* _Records contained in a dataset_

....

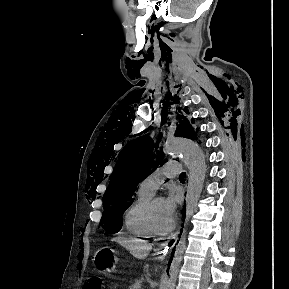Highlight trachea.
<instances>
[{"instance_id":"3493384b","label":"trachea","mask_w":289,"mask_h":289,"mask_svg":"<svg viewBox=\"0 0 289 289\" xmlns=\"http://www.w3.org/2000/svg\"><path fill=\"white\" fill-rule=\"evenodd\" d=\"M185 176H186V174H185L184 172H182V173L180 174L179 178H180V179H184Z\"/></svg>"}]
</instances>
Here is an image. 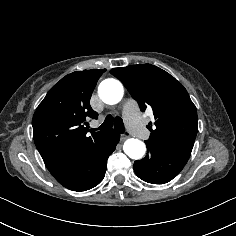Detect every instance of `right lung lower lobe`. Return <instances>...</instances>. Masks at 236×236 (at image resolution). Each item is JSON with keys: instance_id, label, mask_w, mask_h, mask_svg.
Segmentation results:
<instances>
[{"instance_id": "right-lung-lower-lobe-1", "label": "right lung lower lobe", "mask_w": 236, "mask_h": 236, "mask_svg": "<svg viewBox=\"0 0 236 236\" xmlns=\"http://www.w3.org/2000/svg\"><path fill=\"white\" fill-rule=\"evenodd\" d=\"M120 134L111 130L97 142L46 164L54 178L73 191H85L105 176L107 159L119 142Z\"/></svg>"}]
</instances>
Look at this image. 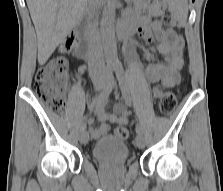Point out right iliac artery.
<instances>
[{"label":"right iliac artery","mask_w":223,"mask_h":191,"mask_svg":"<svg viewBox=\"0 0 223 191\" xmlns=\"http://www.w3.org/2000/svg\"><path fill=\"white\" fill-rule=\"evenodd\" d=\"M109 73H110V79L108 81V84L107 86L103 89V91L98 95L96 96L93 101L90 103L89 105V109H93L99 102H101L102 100H105L108 98V96L110 95L111 91H112V87H113V81L111 79V75H112V69L109 68ZM86 127L84 124L81 125L80 127V131L81 130H84Z\"/></svg>","instance_id":"82829eb1"}]
</instances>
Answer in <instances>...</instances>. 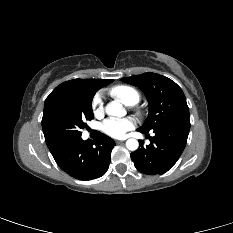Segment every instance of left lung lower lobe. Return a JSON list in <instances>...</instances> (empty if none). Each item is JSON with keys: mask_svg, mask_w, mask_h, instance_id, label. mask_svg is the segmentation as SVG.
Listing matches in <instances>:
<instances>
[{"mask_svg": "<svg viewBox=\"0 0 233 233\" xmlns=\"http://www.w3.org/2000/svg\"><path fill=\"white\" fill-rule=\"evenodd\" d=\"M189 130L190 118L164 123L154 129L155 136L149 138L150 144H142L130 154L137 170L148 175L163 174L170 170L186 146Z\"/></svg>", "mask_w": 233, "mask_h": 233, "instance_id": "1", "label": "left lung lower lobe"}]
</instances>
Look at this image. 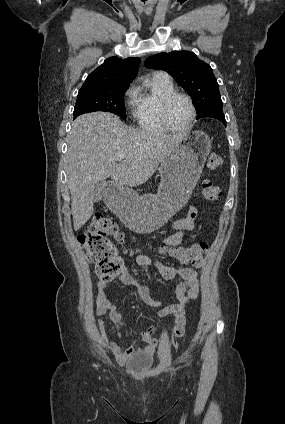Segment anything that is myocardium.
<instances>
[{
  "mask_svg": "<svg viewBox=\"0 0 285 424\" xmlns=\"http://www.w3.org/2000/svg\"><path fill=\"white\" fill-rule=\"evenodd\" d=\"M177 97H182V98L186 99V100H187V102L189 103V105H190V109H191V117H190V120H189V122L187 123V125H186L185 127H182V128L174 127V126L170 123V121H169V119H168V108H169V106H170L171 102H172L175 98H177ZM196 116H197V111H196L195 104H194V102H193L192 98H191L189 95L185 94V93H181V92H178V91H174V92L170 93L169 95H167V96H166V97L162 100V102H161V105H160V118H161V121H162V123L164 124V126H165V127H166L169 131H173V132H176V133H185V132H187V131H188V130H190V129H191V127L193 126V124H194V122H195V119H196Z\"/></svg>",
  "mask_w": 285,
  "mask_h": 424,
  "instance_id": "f54148a6",
  "label": "myocardium"
}]
</instances>
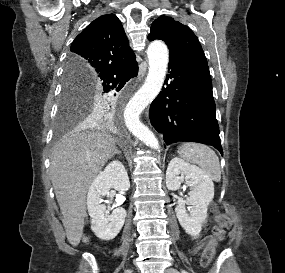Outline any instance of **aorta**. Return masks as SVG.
<instances>
[{
    "label": "aorta",
    "instance_id": "762f6f07",
    "mask_svg": "<svg viewBox=\"0 0 285 273\" xmlns=\"http://www.w3.org/2000/svg\"><path fill=\"white\" fill-rule=\"evenodd\" d=\"M149 61L148 75L142 87L129 101L124 117L126 126L139 140L153 149H159L155 135L139 120L145 107L159 94L167 71L169 54L166 44L160 40L150 43L147 49Z\"/></svg>",
    "mask_w": 285,
    "mask_h": 273
}]
</instances>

....

* _Problem to work on_
Give back exactly the lines from the one with "Outline any instance" through the end of the records above, inclusive, and omit any pictures.

* _Task answer_
Outline any instance of **aorta**. Return masks as SVG.
<instances>
[{
    "label": "aorta",
    "instance_id": "762f6f07",
    "mask_svg": "<svg viewBox=\"0 0 285 273\" xmlns=\"http://www.w3.org/2000/svg\"><path fill=\"white\" fill-rule=\"evenodd\" d=\"M149 61L148 75L142 87L129 101L124 117L126 126L139 140L153 149H159L155 135L139 120L145 107L159 94L167 71L169 54L166 44L160 40L150 43L147 49Z\"/></svg>",
    "mask_w": 285,
    "mask_h": 273
}]
</instances>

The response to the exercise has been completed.